* **Task statement**
Copying rule for the data below: pictures stay out, and only the lines from the one with "Pita Fashion" down to the one with "cées, manuelles ou automatiques", inclusive, are repeated exactly.
(Beginning of Information shown)
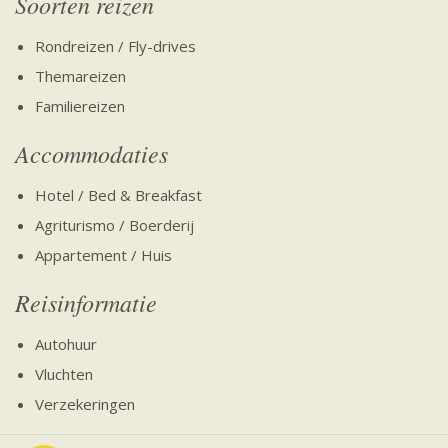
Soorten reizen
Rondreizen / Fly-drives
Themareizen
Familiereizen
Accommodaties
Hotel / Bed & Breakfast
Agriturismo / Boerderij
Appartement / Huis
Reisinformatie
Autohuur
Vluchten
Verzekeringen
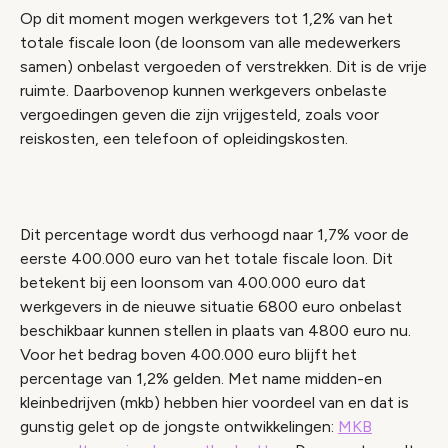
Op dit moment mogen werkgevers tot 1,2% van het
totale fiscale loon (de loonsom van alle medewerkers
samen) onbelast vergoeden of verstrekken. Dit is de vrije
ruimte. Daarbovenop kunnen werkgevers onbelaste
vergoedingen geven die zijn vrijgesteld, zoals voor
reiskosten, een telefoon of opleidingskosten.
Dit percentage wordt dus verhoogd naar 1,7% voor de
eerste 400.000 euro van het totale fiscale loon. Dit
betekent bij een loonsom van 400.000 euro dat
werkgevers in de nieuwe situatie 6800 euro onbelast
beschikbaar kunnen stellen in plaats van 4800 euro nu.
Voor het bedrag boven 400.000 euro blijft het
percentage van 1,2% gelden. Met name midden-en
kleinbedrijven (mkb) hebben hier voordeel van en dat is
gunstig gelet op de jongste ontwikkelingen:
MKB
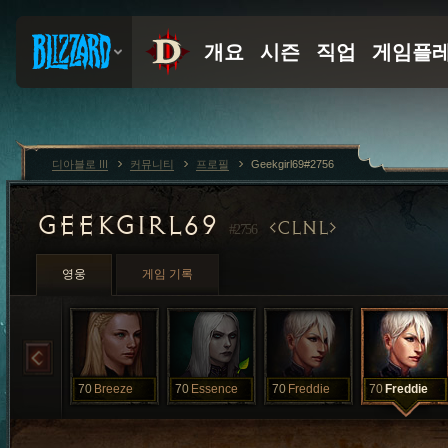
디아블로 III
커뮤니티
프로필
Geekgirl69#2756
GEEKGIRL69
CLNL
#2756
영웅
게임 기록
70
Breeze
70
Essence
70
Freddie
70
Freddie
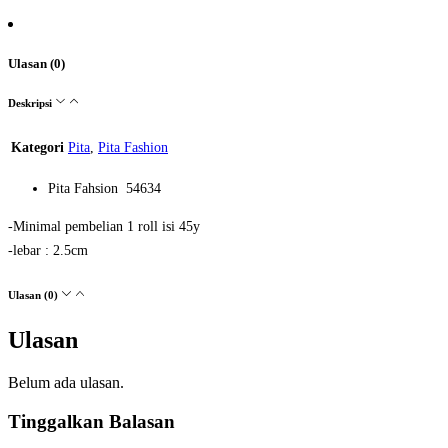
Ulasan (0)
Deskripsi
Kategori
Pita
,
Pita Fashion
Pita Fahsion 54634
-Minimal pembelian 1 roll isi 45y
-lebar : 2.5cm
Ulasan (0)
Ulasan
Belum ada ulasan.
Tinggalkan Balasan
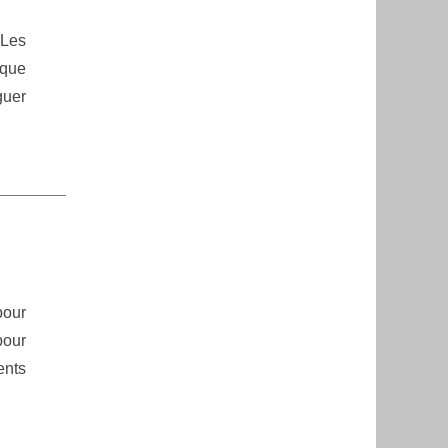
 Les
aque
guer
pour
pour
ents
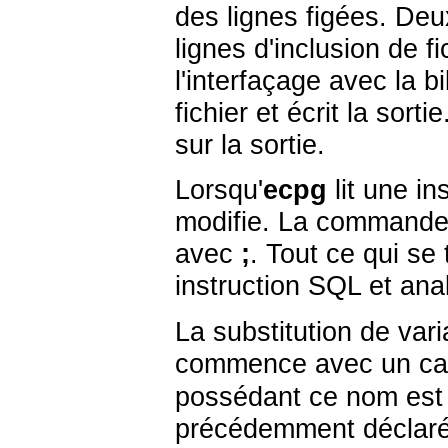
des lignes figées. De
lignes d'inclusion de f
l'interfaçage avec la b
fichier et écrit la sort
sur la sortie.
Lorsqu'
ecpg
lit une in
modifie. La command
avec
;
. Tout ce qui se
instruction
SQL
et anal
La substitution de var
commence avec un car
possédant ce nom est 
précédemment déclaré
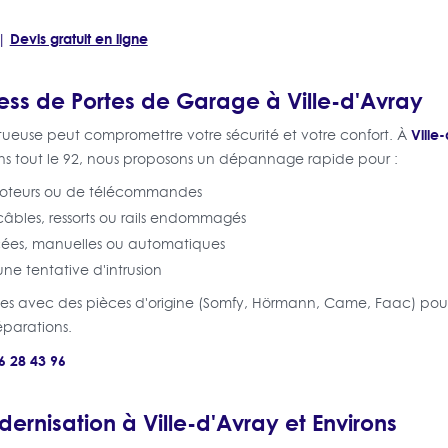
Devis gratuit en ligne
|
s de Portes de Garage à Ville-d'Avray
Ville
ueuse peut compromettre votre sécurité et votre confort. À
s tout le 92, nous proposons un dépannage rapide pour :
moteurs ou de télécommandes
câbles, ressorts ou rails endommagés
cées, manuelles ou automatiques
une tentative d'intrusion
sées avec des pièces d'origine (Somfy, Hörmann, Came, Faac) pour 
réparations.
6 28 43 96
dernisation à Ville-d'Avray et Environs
(End of Information shown)
(Beginning of Information shown)
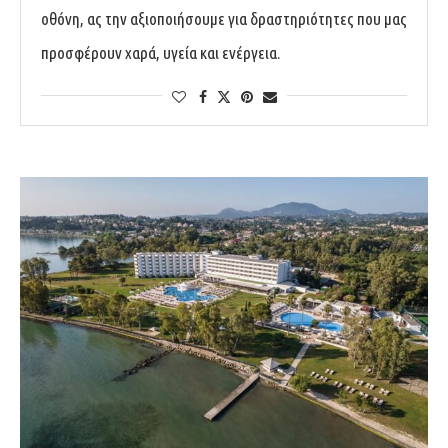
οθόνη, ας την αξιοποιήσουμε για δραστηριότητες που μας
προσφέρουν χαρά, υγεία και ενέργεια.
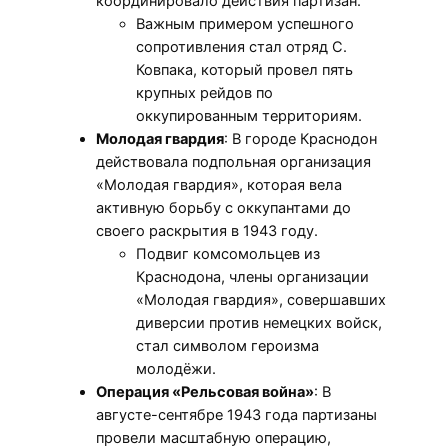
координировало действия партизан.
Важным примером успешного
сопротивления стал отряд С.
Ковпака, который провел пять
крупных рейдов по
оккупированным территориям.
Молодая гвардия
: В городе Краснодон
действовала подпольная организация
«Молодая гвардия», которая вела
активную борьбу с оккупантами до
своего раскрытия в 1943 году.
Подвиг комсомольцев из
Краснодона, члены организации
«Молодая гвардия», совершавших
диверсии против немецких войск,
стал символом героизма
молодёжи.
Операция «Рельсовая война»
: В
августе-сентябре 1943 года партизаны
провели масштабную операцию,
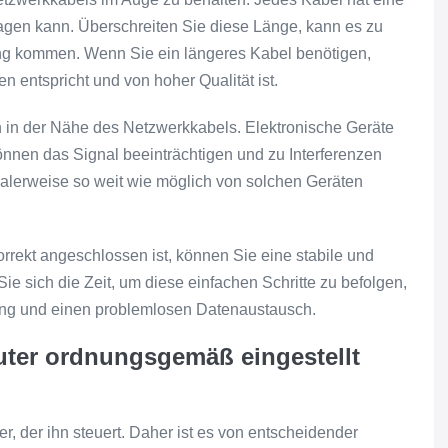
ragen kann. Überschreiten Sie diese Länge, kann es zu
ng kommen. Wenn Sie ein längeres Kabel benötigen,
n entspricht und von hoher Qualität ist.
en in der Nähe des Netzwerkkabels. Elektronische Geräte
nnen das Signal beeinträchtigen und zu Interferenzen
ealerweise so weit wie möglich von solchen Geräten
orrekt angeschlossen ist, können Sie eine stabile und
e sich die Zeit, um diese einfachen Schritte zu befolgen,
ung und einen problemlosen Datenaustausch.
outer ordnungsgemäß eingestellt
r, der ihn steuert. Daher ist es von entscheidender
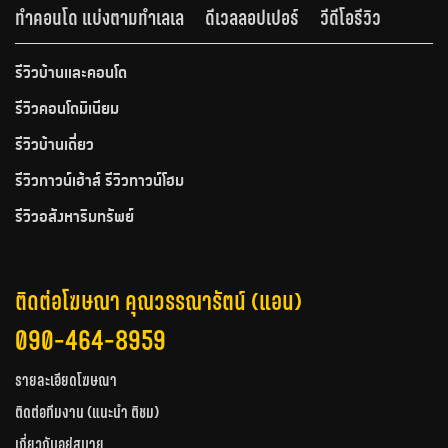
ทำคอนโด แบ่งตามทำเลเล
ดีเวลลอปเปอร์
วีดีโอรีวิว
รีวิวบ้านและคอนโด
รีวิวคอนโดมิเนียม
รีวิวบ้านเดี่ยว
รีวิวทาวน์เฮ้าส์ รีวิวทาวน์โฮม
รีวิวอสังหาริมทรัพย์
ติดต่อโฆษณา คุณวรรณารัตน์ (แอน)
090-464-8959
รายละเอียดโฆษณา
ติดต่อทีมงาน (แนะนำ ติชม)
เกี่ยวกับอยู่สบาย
(End of Information shown)
* **Response to this task**
Pita Fashion
Pita Fahsion 54634
-Minimal pembelian 1 roll isi 45y
-lebar : 2.5cm
Ulasan (0)
Ulasan
Belum ada ulasan.
Tinggalkan Balasan
 Les
aque
guer
pour
pour
ents
des lignes figées. De
lignes d'inclusion de f
l'interfaçage avec la b
fichier et écrit la sort
sur la sortie.
Lorsqu'
ecpg
lit une in
modifie. La command
avec
;
. Tout ce qui se
instruction
SQL
et anal
La substitution de var
commence avec un car
possédant ce nom est 
précédemment déclaré
Devis gratuit en ligne
|
s de Portes de Garage à Ville-d'Avray
Ville
ueuse peut compromettre votre sécurité et votre confort. À
s tout le 92, nous proposons un dépannage rapide pour :
moteurs ou de télécommandes
câbles, ressorts ou rails endommagés
cées, manuelles ou automatiques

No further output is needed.